Even the network maintenance records and backups were meticulously modified to
hide the truth. In the dozens of offices on the upper floors, incriminating
documents were removed and replaced with others. Specialised forensic auditors
altered thousands of financial records to show a long history of transaction
performed by a very orthodox, very boring business venture – the manufacture of
industrial chemicals for the agricultural industry. The odometers of all the
fleet vehicles were altered to correspond to the new records. Curriculum Vitae’s,
personal and work histories, medical records, tax records and even the personal
correspondence of employees were replaced with copies. These faked copies had
been created years ago and had been meticulously maintained on a weekly basis.
Special sweepers combed the compound building, removing everything which may
have been saturated by the chemical agent on a molecular level. This included
toilet paper, tea bags, curtains, carpets and even spider webs on the periphery
of the compound. Plants were removed. Trees pruned or removed entirely.
And finally, a
special team scoured the entire area of Bishop and carefully applied large but
judicious amounts of Potassium Cyanide wherever it was needed.
They were
meticulous indeed. Failure would result in the biggest political scandal of all
times. Two democratic governments on either side of the Atlantic would crumble
and disintegrate overnight. There was no second chance to get it right.
By the time
they were finished, only a handful of people in the world would have been able
to say that Obsidian Technologies was anything other than a company
specialising in the manufacturing of industrial chemicals. Of that handful only
two were
not
members of Alpha Team 9.
By the early
morning hours of the twenty-ninth of September, the authorities informed the
international media of the tragic and regrettable industrial accident which had
occurred in the small Free State town of Bishop, South Africa.
The blame for
the ‘tragic accident’ was, of course, laid squarely on the ‘reckless behaviour’

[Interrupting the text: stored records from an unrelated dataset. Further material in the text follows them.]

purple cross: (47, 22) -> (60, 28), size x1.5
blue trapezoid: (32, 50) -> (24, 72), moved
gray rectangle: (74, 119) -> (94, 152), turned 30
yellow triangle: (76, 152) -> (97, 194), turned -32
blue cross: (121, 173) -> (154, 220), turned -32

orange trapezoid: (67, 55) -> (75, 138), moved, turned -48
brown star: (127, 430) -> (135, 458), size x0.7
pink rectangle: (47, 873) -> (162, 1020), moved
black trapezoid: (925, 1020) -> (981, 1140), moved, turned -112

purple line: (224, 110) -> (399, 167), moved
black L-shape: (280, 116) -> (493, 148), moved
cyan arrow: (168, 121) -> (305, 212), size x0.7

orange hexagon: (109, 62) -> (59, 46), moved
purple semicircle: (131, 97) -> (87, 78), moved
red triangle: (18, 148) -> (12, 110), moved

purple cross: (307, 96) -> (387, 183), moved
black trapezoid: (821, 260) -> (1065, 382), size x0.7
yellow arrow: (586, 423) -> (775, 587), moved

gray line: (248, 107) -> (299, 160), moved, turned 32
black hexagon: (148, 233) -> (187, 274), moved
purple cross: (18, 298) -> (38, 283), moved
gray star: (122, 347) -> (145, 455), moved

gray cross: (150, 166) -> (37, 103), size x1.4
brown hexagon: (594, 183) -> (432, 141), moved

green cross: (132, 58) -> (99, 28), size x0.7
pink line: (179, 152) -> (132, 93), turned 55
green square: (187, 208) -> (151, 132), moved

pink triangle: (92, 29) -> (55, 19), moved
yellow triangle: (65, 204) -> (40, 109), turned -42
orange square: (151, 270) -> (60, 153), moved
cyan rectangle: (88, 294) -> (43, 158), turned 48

of a certain George Russell Meyer, retired SANDF Lieutenant Colonel. Meyer had
been so ‘racked by contrition’ at the consequences of his actions that he had
taken his life shortly after the accident.
In the hours
that followed the announcement, a special team of United Nations investigators
travelled to the site of the tragedy. After a thorough survey, the UN team
confirmed the cover story so carefully composed by Alpha Team 9. Yes. The plant
had indeed been manufacturing chemicals used in agricultural fertiliser. And
the explosion that had occurred on that September morning had been responsible
for leaking Potassium Cyanide into the atmosphere.
For the safety
of the public, Bishop was declared a temporary quarantine area. A directive
enforced by a small garrison of troops.
Bishop was
dead. Long live Bishop.
SPECIAL
ACTIVITY REPORT
...
Bishop
Quarantine Garrison
CLEARANCE:
Level 9
CC: United
States Special Envoy – Africa
US Department of State
CODE: CABLE
34XWY – 2G2G
DATE: 04
November
RE: Anomaly
in quarantine area
BEGIN
ENCRYPTION
----------------------------------------------------------------
Patrol units
Zulu Six and Zulu Nine have reported a recurring anomaly in quarantine area. On
October 22 and October 24 as well as November 2 and November 3, the above
patrols observed unauthorised civilians moving around within restricted area.
While Zulu Six was unable to apprehend or establish the identities of the above
mentioned civilians, Zulu Nine noted the following physical descriptions:
1) Male,
Caucasian, early twenties, approx 1.89 metres in length, long blond hair,
wearing denims and light-brown lumber jacket.
2) Female,
African, mid twenties, approx 1.75 in length, medium length hair extensions,
wearing floral summer dress.
On all four
occasions, when patrols attempted to apprehend the unauthorised civilians, they
managed to elude capture, disappearing without trace.
Awaiting
further instructions.
---------------------------------------------------------
END
ENCRYPTION
Now I lay me down to sleep,
I pray the Lord my soul to keep;
If I should die before I wake,
I pray the lord my soul to take.
Luckhoff,
South Africa
January,
2011
ABOUT THE AUTHOR
If Vernon William Baumann had not been a writer he may very well have become a
Japanese panty-dispensing vending machine repairman. Or an accountant. The
thrills are pretty much on par, though accounting pays slightly better.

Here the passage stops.